Solo i redditi più bassi hanno potuto compensare in parte i mancati aumenti per effetto del bonus da 80 euro che però, oltre ad essere erogato solo a partire da quest’anno, copre solo una parte del mancato recupero dell’inflazione.
Un dipendente con una busta paga che nel 2010 era pari a circa 17mila euro lordi quest’anno per effetto dei rinnovi sarebbe salito a quota 18.600 euro (e a 18.800 il prossimo anno).
Il bonus gliene mette in tasca 960 a fronte di una perdita di 1600, con un saldo negativo di oltre 700 euro.
Secondo stime del Sole 24 ore il blocco dei contratti sino a tutto il 2014 ha comportato per i dipendenti pubblici un sacrificio pari al 10,5% dell’attuale stipendio di riferimento, ed il costo salirà al 14,6% se la macchina dei contratti non dovesse ripartire sino al 2017.
Il blocco dei contratti produce anche un altro effetto: chiude definitivamente la forbice tra le retribuzioni pubbliche, tradizionalmente più ricche, e quelle private.
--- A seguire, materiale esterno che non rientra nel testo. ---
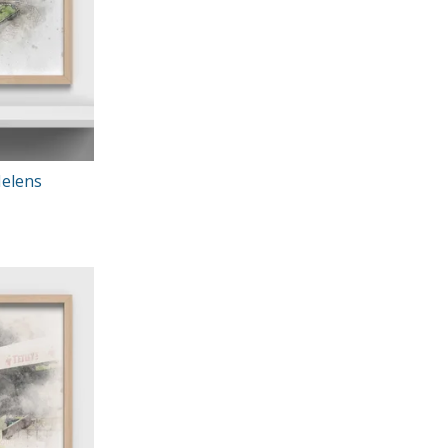
Helens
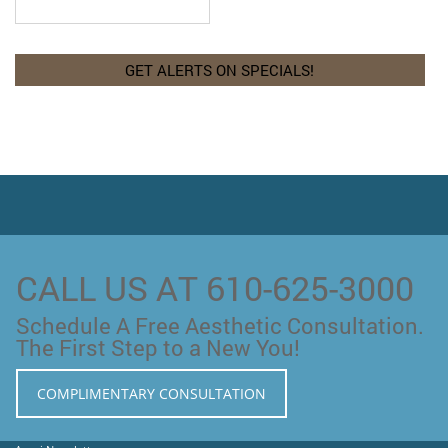
CALL US AT 610-625-3000
Schedule A Free Aesthetic Consultation.
The First Step to a New You!
COMPLIMENTARY CONSULTATION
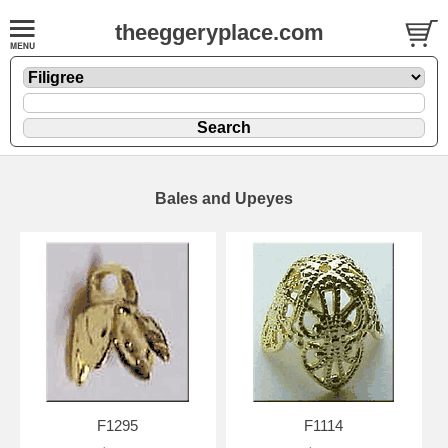
theeggeryplace.com
Bales and Upeyes
F1295
F1114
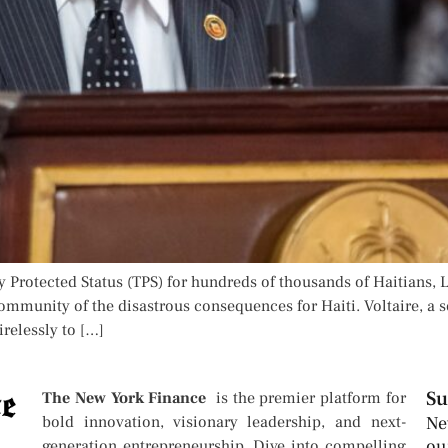
 Protected Status (TPS) for hundreds of thousands of Haitians, L
ommunity of the disastrous consequences for Haiti. Voltaire, a 
irelessly to […]
Su
The New York Finance
is the premier platform for
bold innovation, visionary leadership, and next-
Ne
ou
generation entrepreneurship. Dive into compelling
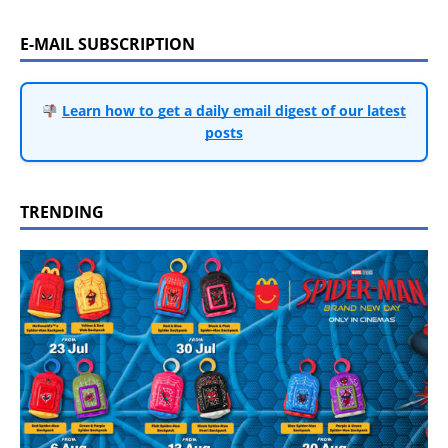
E-MAIL SUBSCRIPTION
Learn how to get a daily email digest of our latest
posts
TRENDING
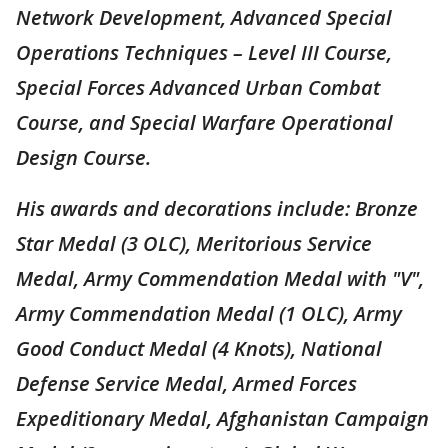
Network Development, Advanced Special
Operations Techniques – Level III Course,
Special Forces Advanced Urban Combat
Course, and Special Warfare Operational
Design Course.
His awards and decorations include: Bronze
Star Medal (3 OLC), Meritorious Service
Medal, Army Commendation Medal with "V",
Army Commendation Medal (1 OLC), Army
Good Conduct Medal (4 Knots), National
Defense Service Medal, Armed Forces
Expeditionary Medal, Afghanistan Campaign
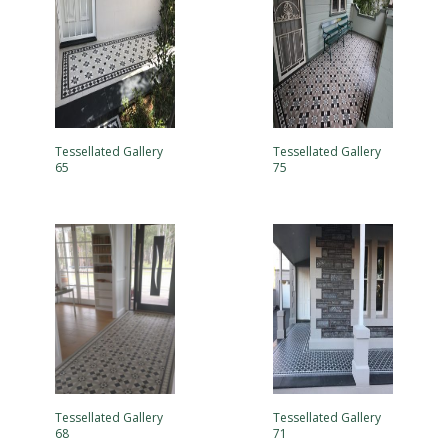
Tessellated Gallery
Tessellated Gallery
65
75
Tessellated Gallery
Tessellated Gallery
68
71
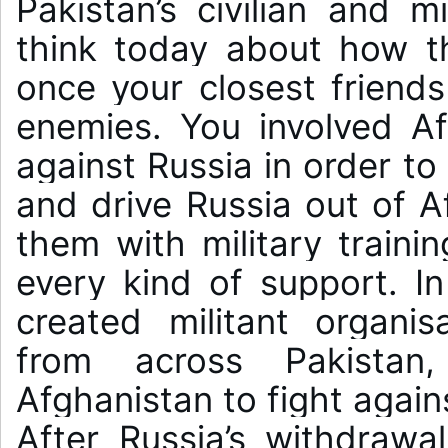
Pakistan’s civilian and mi
think today about how t
once your closest friend
enemies. You involved Af
against Russia in order to
and drive Russia out of A
them with military traini
every kind of support. In
created militant organisa
from across Pakistan
Afghanistan to fight agains
After Russia’s withdrawa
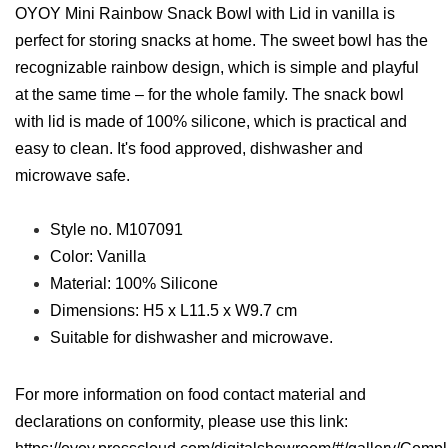
OYOY Mini Rainbow Snack Bowl with Lid in vanilla is
perfect for storing snacks at home. The sweet bowl has the
recognizable rainbow design, which is simple and playful
at the same time – for the whole family. The snack bowl
with lid is made of 100% silicone, which is practical and
easy to clean. It's food approved, dishwasher and
microwave safe.
Style no. M107091
Color: Vanilla
Material: 100% Silicone
Dimensions: H5 x L11.5 x W9.7 cm
Suitable for dishwasher and microwave.
For more information on food contact material and
declarations on conformity, please use this link:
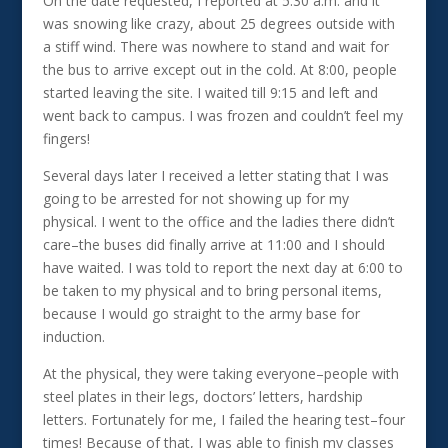
On the date requested, I reported at 5:30 a.m. and it
was snowing like crazy, about 25 degrees outside with
a stiff wind. There was nowhere to stand and wait for
the bus to arrive except out in the cold. At 8:00, people
started leaving the site. I waited till 9:15 and left and
went back to campus. I was frozen and couldn’t feel my
fingers!
Several days later I received a letter stating that I was
going to be arrested for not showing up for my
physical. I went to the office and the ladies there didn’t
care–the buses did finally arrive at 11:00 and I should
have waited. I was told to report the next day at 6:00 to
be taken to my physical and to bring personal items,
because I would go straight to the army base for
induction.
At the physical, they were taking everyone–people with
steel plates in their legs, doctors’ letters, hardship
letters. Fortunately for me, I failed the hearing test–four
times! Because of that, I was able to finish my classes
Secondo l’ultimo rapporto dell’Aran, l’agenzia che si occupa della contrattazione nel pubblico impiego, nel 2010 la retribuzione contrattuale media pro capite per impiegati e quadri pubblici era paria 27.472 euro lordi contro i 25.531 del privato.
Nel 2013 lo scarto si era già ridotto a meno di 500 euro: 27.252 nel pubblico contro 27.004 nel privato.
Anche secondo le ultime stime della Cgia di Mestre, invece, i cedolini dei dipendenti pubblici, in media, sarebbero più ricchi di circa 2mila euro all’anno.
Allo Stato, ovviamente, conviene tirare la cinghia, perchè il monte salari dei dipendenti pubblici pesa in maniera considerevole sui conti. Dopo la spesa per le pensioni è l’uscita più consistente.
Il risparmio ottenuto tra il 2010 ed il 2014 cumulando blocco degli aumenti e blocco del turn over ammonta infatti a circa 11,5 miliardi di euro e porta il costo complessivo del lavoro dipendente a quota 161,9 miliardi di euro (10,1% del Pil) rispetto ai 172 miliardi del 2010.
Invertire la tendenza? Per sbloccare i contratti servono molte risorse, che però ora dopo la sentenza della Corte costituzionale il governo dovrà in qualche modo iniziare a reperire perchè proseguire col blocco è illegittimo.
Ogni punto di inflazione riconosciuto ai dipendenti pubblici vale all’incirca 1,5 miliardi e quindi una eventuale nuova tornata di rinnovi richiederebbe per questo ed i prossimi due anni uno stanziamento di partenza iniziale pari ad almeno 3-4 miliardi di euro se si considera che per quest’anno è prevista un’inflazione programmata pari allo 0,3% ma che poi già dall’anno prossimo salirà all’1% per poi crescere ancora nel 2017.